Saturday 22 January 2011

The Changing Trends In Music Censorship

In the comments to last week's article on the banning of Money For Nothing in Canada, a fellow jewel robber added this.

Several years ago, TOTP2 featured Oliver's Army by Elvis Costello. The phrase, "one more bullet, one less white nigger" had mysteriously disappeared. I complained to the BBC about this censorship and received quite a sympathetic reply.
Hmm, interesting.

You see, by then I'd already stumbled on another piece of linguistic censorship during one of my occasional rambles around YouTube's vast collection of music clips.


I bought this record back then (65p from an unlabelled wooden cubby hole behind a counter where only the shop owner knew which chart hit was which), and I remember watching Geldof and chums on TOTP when they recorded this performance. I didn't notice until last week, though, that the lyrics had been subtlely changed.

At around one minute in (if you're impatient, though I'd recommend watching the whole thing) the lyric "And pus and grime ooze from its scab crusted sores" was replaced with "And blood and tears pour down the drains and the sewers". Now, I'm pretty sure that someone who was labelled a 'punk' at the time and would later not be afraid to order "give us yer fucking money" on TV or to make demands of Margaret Thatcher, wouldn't be voluntarily squeamish about uttering 'pus', 'grime', 'scab', and 'sores' on telly. So one must assume it was an alteration forced on them by an overly-sensitive BBC.

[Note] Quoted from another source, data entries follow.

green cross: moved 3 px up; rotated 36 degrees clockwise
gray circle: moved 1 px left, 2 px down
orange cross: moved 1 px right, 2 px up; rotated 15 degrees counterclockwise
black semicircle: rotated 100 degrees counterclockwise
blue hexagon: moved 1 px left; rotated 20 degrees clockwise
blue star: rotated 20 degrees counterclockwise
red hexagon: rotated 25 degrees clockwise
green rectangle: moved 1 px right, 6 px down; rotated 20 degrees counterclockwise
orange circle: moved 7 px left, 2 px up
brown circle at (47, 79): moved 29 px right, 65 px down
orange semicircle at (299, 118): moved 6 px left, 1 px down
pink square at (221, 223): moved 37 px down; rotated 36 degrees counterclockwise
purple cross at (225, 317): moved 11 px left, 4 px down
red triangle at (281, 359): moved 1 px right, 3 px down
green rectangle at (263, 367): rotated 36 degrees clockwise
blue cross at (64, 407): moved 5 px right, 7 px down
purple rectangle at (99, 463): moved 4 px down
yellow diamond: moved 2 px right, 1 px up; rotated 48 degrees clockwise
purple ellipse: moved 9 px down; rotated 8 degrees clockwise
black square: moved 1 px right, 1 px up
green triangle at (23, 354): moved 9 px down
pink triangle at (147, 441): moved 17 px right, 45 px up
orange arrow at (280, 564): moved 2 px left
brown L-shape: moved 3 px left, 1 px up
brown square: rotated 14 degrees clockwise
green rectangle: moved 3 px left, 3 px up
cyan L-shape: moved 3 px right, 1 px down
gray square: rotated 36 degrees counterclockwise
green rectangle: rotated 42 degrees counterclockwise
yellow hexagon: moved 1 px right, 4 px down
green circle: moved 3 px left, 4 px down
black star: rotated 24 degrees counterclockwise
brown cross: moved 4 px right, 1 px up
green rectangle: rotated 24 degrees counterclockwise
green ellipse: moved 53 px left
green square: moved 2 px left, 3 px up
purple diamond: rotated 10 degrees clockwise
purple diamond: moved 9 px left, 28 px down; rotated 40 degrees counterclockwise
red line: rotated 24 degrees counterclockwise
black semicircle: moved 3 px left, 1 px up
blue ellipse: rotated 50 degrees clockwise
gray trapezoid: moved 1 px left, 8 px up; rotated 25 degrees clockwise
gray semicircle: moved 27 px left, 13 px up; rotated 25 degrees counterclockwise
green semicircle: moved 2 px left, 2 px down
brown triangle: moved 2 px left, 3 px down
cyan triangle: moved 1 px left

If I recall correctly, Oliver's Army was in the charts at around the same time, yet in the late 70s Nanny Beeb were obviously less worried about an artist using 'nigger' than lurid lyrical descriptions of urban deprivation.

They were also not too concerned by Geldof's unconvincing pretend saxophone solo, but just a few years later were to ban the original video for Billy Ocean's When The Going Gets Tough for featuring Danny DeVito comedically faking it on the sax.

Censorship of artistic performance, sadly, will always be with us, but the words or ideas which are targeted seem to be just as motivated by current trends and tastes as the music itself.

Fortunately - as the professionally-offended should surely have worked out by now - such meddling always, but always, ends up making fools of the censors while making loads of cash for the censored.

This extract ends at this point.